Systematic analysis of 18F-FDG PET and metabolism, proliferation and hypoxia markers for classification of head and neck tumors
- Equal contributors
1 Department of Radiation Oncology, Radboud University Medical Center, P.O. Box 9101, Nijmegen 6500 HB, The Netherlands
2 Department of Radiation Oncology (MAASTRO), GROW - School for Oncology and Developmental Biology, Maastricht University Medical Center, P.O. Box 616/23, Maastricht 6200 MD, The Netherlands
3 Informatics and Bio-computing Platform, Ontario Institute for Cancer Research, Toronto MSG 0A3, Canada
4 Department of Medical Biophysics, University of Toronto, Toronto, Canada
5 Department of Pharmacology and Toxicology, University of Toronto, Toronto, Canada
BMC Cancer 2014, 14:130 doi:10.1186/1471-2407-14-130Published: 26 February 2014
Quantification of molecular cell processes is important for prognostication and treatment individualization of head and neck cancer (HNC). However, individual tumor comparison can show discord in upregulation similarities when analyzing multiple biological mechanisms. Elaborate tumor characterization, integrating multiple pathways reflecting intrinsic and microenvironmental properties, may be beneficial to group most uniform tumors for treatment modification schemes.
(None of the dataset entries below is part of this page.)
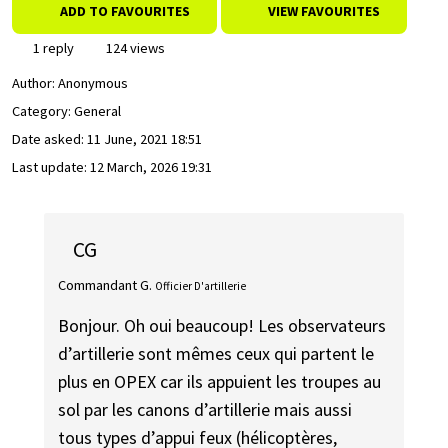
ADD TO FAVOURITES
VIEW FAVOURITES
1 reply
124 views
Author:
Anonymous
Category: General
Date asked:
11 June, 2021 18:51
Last update:
12 March, 2026 19:31
CG
Commandant G.
Officier D'artillerie
Bonjour. Oh oui beaucoup! Les observateurs
d’artillerie sont mêmes ceux qui partent le
plus en OPEX car ils appuient les troupes au
sol par les canons d’artillerie mais aussi
tous types d’appui feux (hélicoptères,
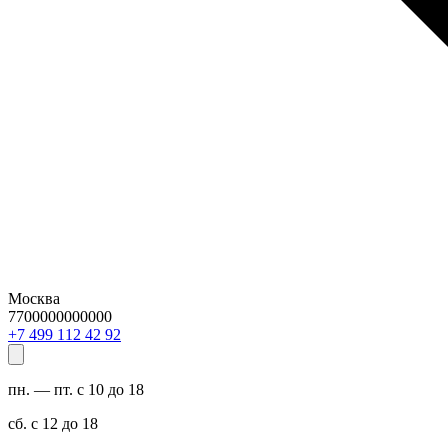
Москва
7700000000000
29 24 211 994 7+
пн. — пт. с 10 до 18
сб. с 12 до 18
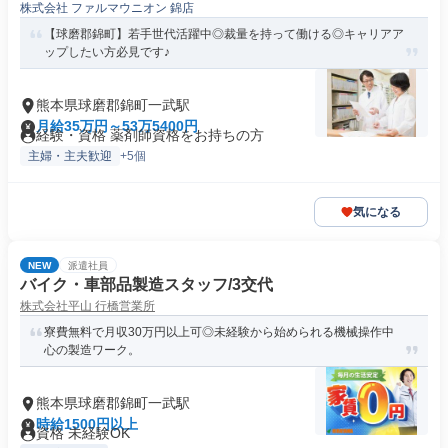
株式会社 ファルマウニオン 錦店
【球磨郡錦町】若手世代活躍中◎裁量を持って働ける◎キャリアア
ップしたい方必見です♪
熊本県球磨郡錦町一武駅
月給35万円～53万5400円
経験・資格 薬剤師資格をお持ちの方
主婦・主夫歓迎
+5個
気になる
NEW
派遣社員
バイク・車部品製造スタッフ/3交代
株式会社平山 行橋営業所
寮費無料で月収30万円以上可◎未経験から始められる機械操作中
心の製造ワーク。
熊本県球磨郡錦町一武駅
時給1500円以上
資格 未経験OK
The goal of this study was to systematically analyze if immunohistochemical (IHC) assessment of molecular markers, involved in treatment resistance, and 18F-FDG PET parameters could accurately distinguish separate HNC tumors.
Several imaging parameters and texture features for 18F-FDG small-animal PET and immunohistochemical markers related to metabolism, hypoxia, proliferation and tumor blood perfusion were assessed within groups of BALB/c nu/nu mice xenografted with 14 human HNC models. Classification methods were used to predict tumor line based on sets of parameters.
We found that 18F-FDG PET could not differentiate between the tumor lines. On the contrary, combined IHC parameters could accurately allocate individual tumors to the correct model. From 9 analyzed IHC parameters, a cluster of 6 random parameters already classified 70.3% correctly. Combining all PET/IHC characteristics resulted in the highest tumor line classification accuracy (81.0%; cross validation 82.0%), which was just 2.2% higher (p = 5.2×10-32) than the performance of the IHC parameter/feature based model.
With a select set of IHC markers representing cellular processes of metabolism, proliferation, hypoxia and perfusion, one can reliably distinguish between HNC tumor lines. Addition of 18F-FDG PET improves classification accuracy of IHC to a significant yet minor degree. These results may form a basis for development of tumor characterization models for treatment allocation purposes.